I tried to attach to the containers by running (the new v1.3 command)
docker exec -it <container_name> bash
and then running 'df -h' to analyze the disk usage. It seems to be working, but not with containers that use 'volumes-from'.
For example, I use a data-only container for MongoDB, called 'mongo-data'.
When I run docker run -it --volumes-from mongo-data busybox, and then df -h inside the container, It says that the filesystem mounted on /data/db (my 'mongo-data' data-only container) uses 11.3G, but when I do du -h /data/db, it says that it uses only 2.1G.
So, how do I analyze a container/volume disk usage?
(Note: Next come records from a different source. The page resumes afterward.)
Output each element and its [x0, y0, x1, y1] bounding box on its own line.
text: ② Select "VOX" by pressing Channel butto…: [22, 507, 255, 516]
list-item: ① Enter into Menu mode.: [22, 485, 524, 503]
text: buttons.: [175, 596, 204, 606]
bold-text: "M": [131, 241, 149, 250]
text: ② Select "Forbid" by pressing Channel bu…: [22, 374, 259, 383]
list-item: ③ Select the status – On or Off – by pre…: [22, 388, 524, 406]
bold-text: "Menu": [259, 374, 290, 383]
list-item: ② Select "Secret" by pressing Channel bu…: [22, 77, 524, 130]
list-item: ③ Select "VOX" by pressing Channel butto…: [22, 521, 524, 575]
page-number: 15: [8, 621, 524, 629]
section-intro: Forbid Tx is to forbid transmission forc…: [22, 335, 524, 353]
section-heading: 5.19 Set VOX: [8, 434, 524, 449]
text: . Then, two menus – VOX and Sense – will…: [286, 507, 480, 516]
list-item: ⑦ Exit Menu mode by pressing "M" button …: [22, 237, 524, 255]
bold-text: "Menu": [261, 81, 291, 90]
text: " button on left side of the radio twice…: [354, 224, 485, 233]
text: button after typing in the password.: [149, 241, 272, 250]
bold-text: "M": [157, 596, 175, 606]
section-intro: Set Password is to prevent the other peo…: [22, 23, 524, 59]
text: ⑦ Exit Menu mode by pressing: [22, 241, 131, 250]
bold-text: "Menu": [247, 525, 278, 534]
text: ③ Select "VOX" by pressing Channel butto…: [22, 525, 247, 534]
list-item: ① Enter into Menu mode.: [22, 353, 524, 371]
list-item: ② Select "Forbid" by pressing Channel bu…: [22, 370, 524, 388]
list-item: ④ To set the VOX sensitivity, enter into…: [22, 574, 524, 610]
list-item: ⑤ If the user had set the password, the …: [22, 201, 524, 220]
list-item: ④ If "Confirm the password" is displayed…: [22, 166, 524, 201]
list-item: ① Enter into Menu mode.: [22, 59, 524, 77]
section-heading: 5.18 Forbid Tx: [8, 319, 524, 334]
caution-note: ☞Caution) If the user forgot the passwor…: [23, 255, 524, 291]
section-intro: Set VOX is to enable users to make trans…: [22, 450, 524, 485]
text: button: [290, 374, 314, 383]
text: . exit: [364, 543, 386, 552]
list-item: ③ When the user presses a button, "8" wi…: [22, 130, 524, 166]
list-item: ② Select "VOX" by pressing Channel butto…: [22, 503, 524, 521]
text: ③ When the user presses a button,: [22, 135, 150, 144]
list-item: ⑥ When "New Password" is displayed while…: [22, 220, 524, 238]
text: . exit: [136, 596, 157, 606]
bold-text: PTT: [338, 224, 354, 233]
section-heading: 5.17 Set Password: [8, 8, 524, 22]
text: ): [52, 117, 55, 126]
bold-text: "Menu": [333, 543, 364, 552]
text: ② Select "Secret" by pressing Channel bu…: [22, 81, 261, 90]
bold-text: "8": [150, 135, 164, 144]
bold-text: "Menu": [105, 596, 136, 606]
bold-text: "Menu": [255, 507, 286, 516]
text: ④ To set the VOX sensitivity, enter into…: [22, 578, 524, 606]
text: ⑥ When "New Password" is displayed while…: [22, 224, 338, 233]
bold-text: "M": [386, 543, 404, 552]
Or, in my case, how do I find out the 'mongo-data' container size?

To see the file size of your containers, you can use the --size argument of docker ps:
docker ps --size

After 1.13.0, Docker includes a new command docker system df to show docker disk usage.
$ docker system df
TYPE TOTAL ACTIVE SIZE RECLAIMABLE
Images 5 1 2.777 GB 2.647 GB (95%)
Containers 1 1 0 B 0B
Local Volumes 4 1 3.207 GB 2.261 (70%)
To show more detailed information on space usage:
$ docker system df --verbose

Posting this as an answer because my comments above got hidden:
List the size of a container:
du -d 2 -h /var/lib/docker/devicemapper | grep `docker inspect -f "{{.Id}}" <container_name>`
List the sizes of a container's volumes:
docker inspect -f "{{.Volumes}}" <container_name> | sed 's/map\[//' | sed 's/]//' | tr ' ' '\n' | sed 's/.*://' | xargs sudo du -d 1 -h
Edit:
List all running containers' sizes and volumes:
for d in `docker ps -q`; do
d_name=`docker inspect -f {{.Name}} $d`
echo "========================================================="
echo "$d_name ($d) container size:"
sudo du -d 2 -h /var/lib/docker/devicemapper | grep `docker inspect -f "{{.Id}}" $d`
echo "$d_name ($d) volumes:"
docker inspect -f "{{.Volumes}}" $d | sed 's/map\[//' | sed 's/]//' | tr ' ' '\n' | sed 's/.*://' | xargs sudo du -d 1 -h
done
NOTE: Change 'devicemapper' according to your Docker filesystem (e.g 'aufs')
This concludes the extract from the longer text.